Sono passati 100 anni: una distanza di tempo che da una parte ci invita a ricollocare l’avvenimento in un preciso contesto storico ormai lontano da noi e dall’altra ci permette una considerazione più ponderata e saggia del suo significato. Senza alcuna pretesa di tentare qui una ricostruzione storica di quell’evento - non ne ho né lo spazio, né prima ancora la competenza - penso si possa sottolinearne una duplice valenza. La prima è stata certamente quella di una celebrazione degli “eroi” artefici della vittoria italiana, spesso appunto sconosciuti e senza nome (“cimitero degli eroi” è chiamato quello che si trova dietro la basilica di Aquileia). La seconda, quella di una grande e corale elaborazione di un lutto nazionale, un pianto di madri, di mogli e di sorelle ma anche di padri e di fratelli che ricordavano i 600.000 soldati italiani morti, spesso molto giovani, nella grande guerra.

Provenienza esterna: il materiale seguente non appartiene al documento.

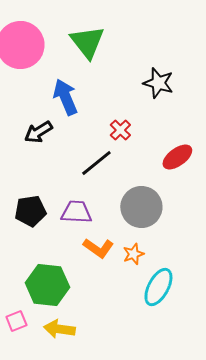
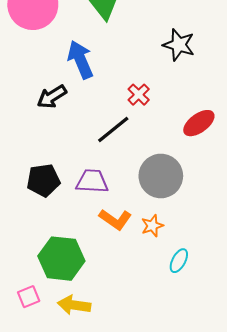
cyan ellipse: (158, 287) -> (179, 261), size x0.6

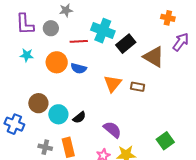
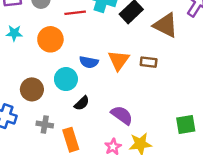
blue semicircle: (79, 68) -> (89, 62), moved
cyan circle: (58, 114) -> (66, 79), moved
green square: (165, 141) -> (186, 124), turned 30
gray cross: (45, 147) -> (45, 125), moved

Il primo aspetto ci riporta al periodo turbolento del primo dopoguerra, in un paese distrutto in una sua parte significativa (il nord est terreno di confronto tra gli eserciti), con una forte crisi economica, moltissimi disoccupati (spesso gli stessi uomini tornati dal fronte), in preda agli scioperi, caratterizzato dalle velleità rivoluzionarie di chi si ispirava alla rivoluzione russa, dagli attentati di gruppi di anarchici e dalla spregiudicata violenza del nascente fascismo, e con forti istanze nazionalistiche (le rivendicazioni per la vittoria “mutilata”) e interventiste (proseguite con l’avventura di Fiume iniziata da D’Annunzio qui da noi proprio a Ronchi). Tutt’altro che un periodo di pace se, giustamente, la più recente storiografia porta a considerare le due guerre mondiali come un unico evento. Anni, quindi, di tensioni e di crescita delle ideologie che avrebbero segnato tragicamente il destino dell’Europa e con le due guerre decretato il suo declino di cui ancora oggi siamo spettatori.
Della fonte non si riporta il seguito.